I wonder if I can get this to work in terms of accuracy.
Thank you very much again.
It was fun! I think you just add the finite difference step size as a parameter and then use that in the code. Let us know how it works out, show some graphs or something.
I did that, and then tried it like this:
julia> wanddw(4,.1,complex(-.1),.0005)
(0.2959821757039954 - 0.0015914894716217987im, 0.4360000703131307 + 0.002182010051928633im)
julia> wanddw(4,.1,complex(-.1),.00005)
(0.2959821757039954 - 0.0015914894716217987im, 0.43592222276367454 + 0.0021033784685235563im)
julia> wanddw(4,.1,complex(-.1),.000005)
(0.2959821757039954 - 0.0015914894716217987im, 0.43591441315285184 + 0.002095691848207612im)

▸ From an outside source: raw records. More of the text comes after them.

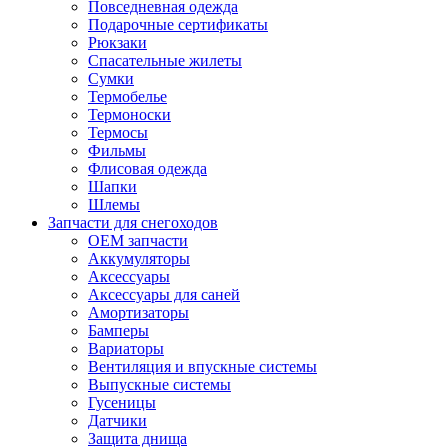
Повседневная одежда
Подарочные сертификаты
Рюкзаки
Спасательные жилеты
Сумки
Термобелье
Термоноски
Термосы
Фильмы
Флисовая одежда
Шапки
Шлемы
Запчасти для снегоходов
OEM запчасти
Аккумуляторы
Аксессуары
Аксессуары для саней
Амортизаторы
Бамперы
Вариаторы
Вентиляция и впускные системы
Выпускные системы
Гусеницы
Датчики
Защита днища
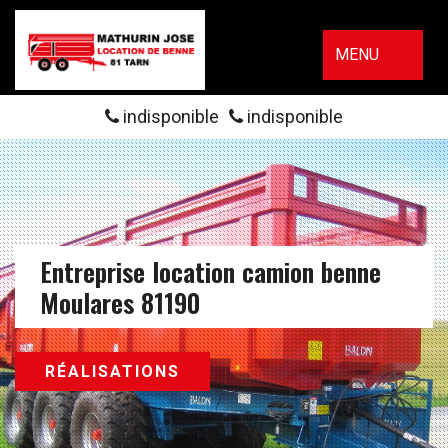
MENU
indisponible
indisponible
Entreprise location camion benne
Moulares 81190
RÉALISATIONS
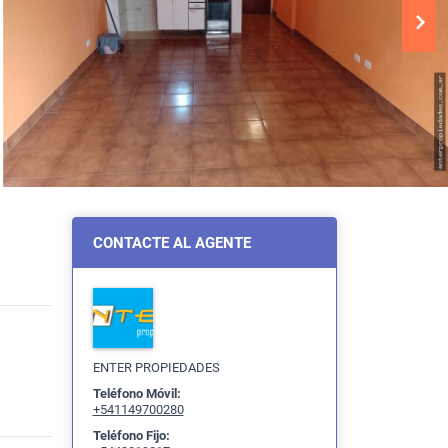
CONTACTE AL AGENTE
ENTER PROPIEDADES
Teléfono Móvil:
+541149700280
Teléfono Fijo:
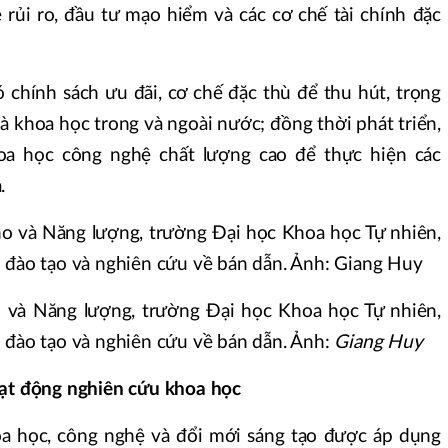
ẻ rủi ro, đầu tư mạo hiểm và các cơ chế tài chính đặc
 chính sách ưu đãi, cơ chế đặc thù để thu hút, trọng
hà khoa học trong và ngoài nước; đồng thời phát triển,
oa học công nghệ chất lượng cao để thực hiện các
.
 và Năng lượng, trường Đại học Khoa học Tự nhiên,
 đào tạo và nghiên cứu về bán dẫn. Ảnh:
Giang Huy
oạt động nghiên cứu khoa học
a học, công nghệ và đổi mới sáng tạo được áp dụng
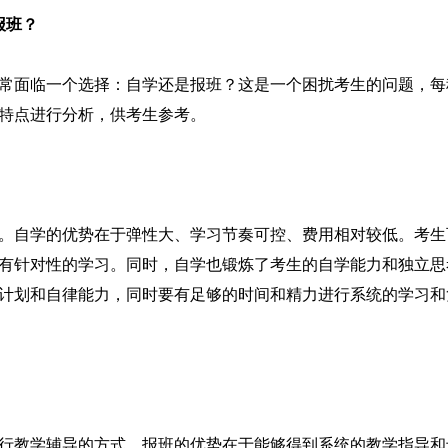
报班？
常面临一个选择：自学还是报班？这是一个困扰考生的问题，每
特点进行分析，供考生参考。
。自学的优势在于弹性大、学习节奏可控、费用相对较低。考生
有针对性的学习。同时，自学也锻炼了考生的自学能力和独立思
计划和自律能力，同时要有足够的时间和精力进行系统的学习和
行教学辅导的方式。报班的优势在于能够得到系统的教学指导和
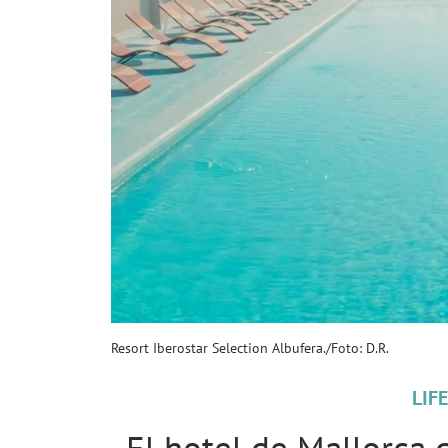
Resort Iberostar Selection Albufera./Foto: D.R.
LIF
El hotel de Mallorca 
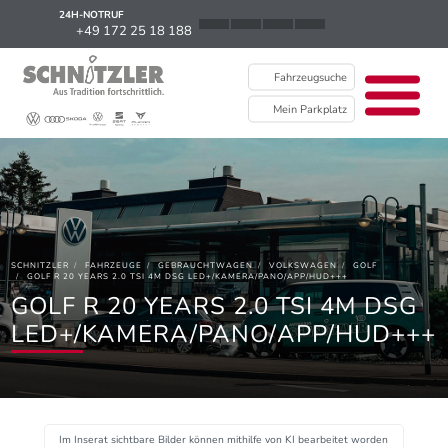
24H-NOTRUF
News
+49 172 25 18 188
Karriere
Fahrzeugsuche
Ausbildung
Mein Parkplatz
Kontakt / Standorte
Über uns
Newsletter
SCHNITZLER
FAHRZEUGE
GEBRAUCHTWAGEN
VOLKSWAGEN
GOLF
EU Data Act
GOLF R 20 YEARS 2.0 TSI 4M DSG LED+/KAMERA/PANO/APP/HUD+++
GOLF R 20 YEARS 2.0 TSI 4M DSG
LED+/KAMERA/PANO/APP/HUD+++
Im Inserat sichtbare Bilder können mithilfe von KI bearbeitet worden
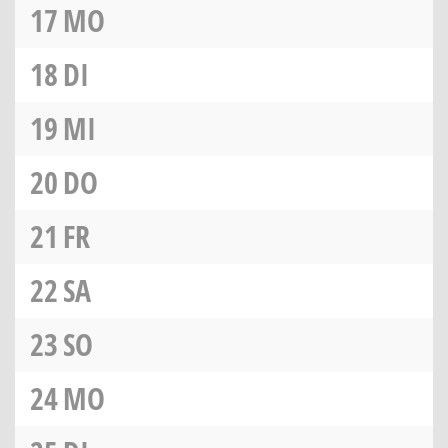
17
MO
18
DI
19
MI
20
DO
21
FR
22
SA
23
SO
24
MO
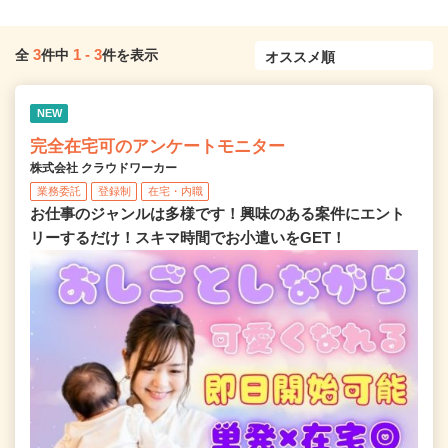
3
1
-
3
全
件中
件を表示
NEW
完全在宅可のアンケートモニター
株式会社 クラウドワーカー
業務委託
登録制
在宅・内職
お仕事のジャンルは多様です！興味のある案件にエント
リーするだけ！スキマ時間でお小遣いをGET！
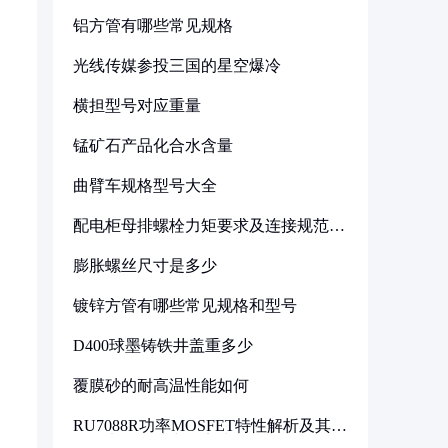
铝方管有哪些常见规格
光线传媒参投三国的星空爆冷
横担型号对应重量
锰矿石产品化合水含量
曲臂车规格型号大全
配电柜母排螺栓力矩要求及连接规范详
解
膨胀螺丝尺寸是多少
镀锌方管有哪些常见规格和型号
D400球墨铸铁井盖重多少
覆膜砂的耐高温性能如何
RU7088R功率MOSFET特性解析及其在
可调电源设计中的实践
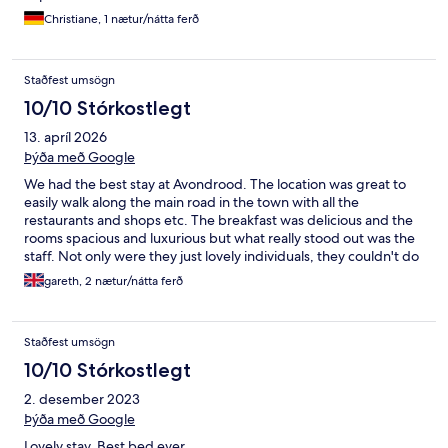
Christiane, 1 nætur/nátta ferð
Staðfest umsögn
10/10 Stórkostlegt
13. apríl 2026
Þýða með Google
We had the best stay at Avondrood. The location was great to
easily walk along the main road in the town with all the
restaurants and shops etc. The breakfast was delicious and the
rooms spacious and luxurious but what really stood out was the
staff. Not only were they just lovely individuals, they couldn't do
enough to recommend places to eat, vineyards to drink at and
gareth, 2 nætur/nátta ferð
ensured that we had the most amazing stay. Don't hesitate to
book Avondrood.
Staðfest umsögn
10/10 Stórkostlegt
2. desember 2023
Þýða með Google
Lovely stay. Best bed ever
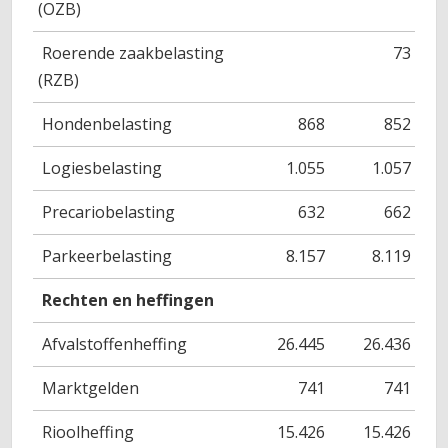
(OZB)
Roerende zaakbelasting
73
(RZB)
Hondenbelasting
868
852
Logiesbelasting
1.055
1.057
Precariobelasting
632
662
Parkeerbelasting
8.157
8.119
Rechten en heffingen
Afvalstoffenheffing
26.445
26.436
Marktgelden
741
741
Rioolheffing
15.426
15.426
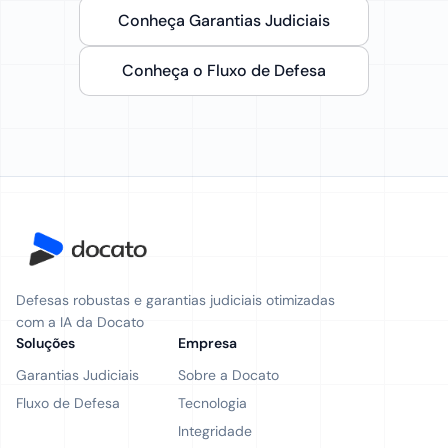
Conheça Garantias Judiciais
Conheça o Fluxo de Defesa
Defesas robustas e garantias judiciais otimizadas
com a IA da Docato
Soluções
Empresa
Garantias Judiciais
Sobre a Docato
Fluxo de Defesa
Tecnologia
Integridade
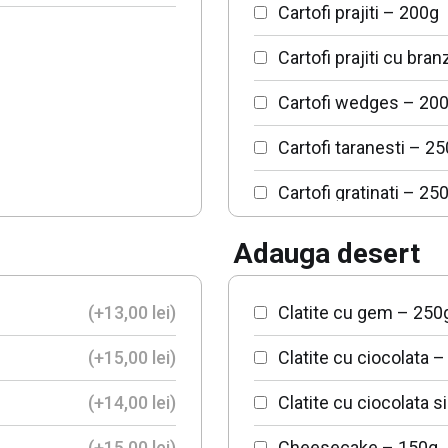
Cartofi prajiti – 200g
Cartofi prajiti cu bra
Cartofi wedges – 20
Cartofi taranesti – 2
Cartofi gratinati – 25
Orez cu ciuperci – 2
Adauga desert
Ciuperci gratinate – 
(+
13,00
lei
)
Clatite cu gem – 250
Orez mexican – 250g
(+
15,00
lei
)
Clatite cu ciocolata 
Orez – 200g
(+
14,00
lei
)
Clatite cu ciocolata 
Legume grill
(+
15,00
lei
)
Cheesecake – 150g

so at least as the step size gets smaller, it isn’t doing anything much
here’s the code with the dp:
using Memoize
@memoize function wanddw(n,t,p,dp)
if n < 0
error("wanddw: n must be an integer > 0")
end
if n == 0
if t < -1
return (complex(0.0),complex(0.0))
elseif t <= 1
return ((exp(p+p*t) - 1.0)/p, (t+1)*exp(p+p*t)/p - (exp(p+p*t)-1)/p^2)
else
return (2*exp(p*t)*sinh(p)/p, 2*sinh(p)*t*exp(p*t)/p - 2*sinh(p)*exp(p*t)/p^2 +2*cosh(p)*exp(p*t)/p)
end
elseif n == 1
t < -1 && return (complex(0.),complex(0.))
t <= 1 && return (-(1.0+exp(p+p*t)*(p-1)+p*t)/p^2, (-(p-1.0)*(t+1)*exp(p*t+p)-exp(p*t+p)-t)/p^2 - 2*((-(p-1)*exp(p*t+p)-p*t-1)/p^3))
return (-2.0*exp(p*t)*(p*cosh(p)-sinh(p))/p^2, -(2.0*(p*cosh(p)-sinh(p))*t*exp(p*t)/p^2)-2.0*sinh(p)*exp(p*t)/p - 4.0*(p*cosh(p)-sinh(p))*exp(p*t)/p^3)
elseif n >= 2
(wprev,dwprev) = wanddw(n-1,t,p)
(wprev2,dwprev2) = wanddw(n-2,t,p)
(wprev2d, dwprev2d) = wanddw(n-2,t,p+complex(dp,dp))
return (2*t*wprev - 2*dwprev-wprev2, 2*t*dwprev - (dwprev2d-dwprev2)/complex(dp,dp))
end
end
Even order 100 returns immediately, thanks to Memoization.jl !
julia> wanddw(100,.1,complex(-.1),.000005)
(6.329687336395586e86 - 2.2156952437460406e86im, -3.069266938528541e90 + 4.369343530297239e90im)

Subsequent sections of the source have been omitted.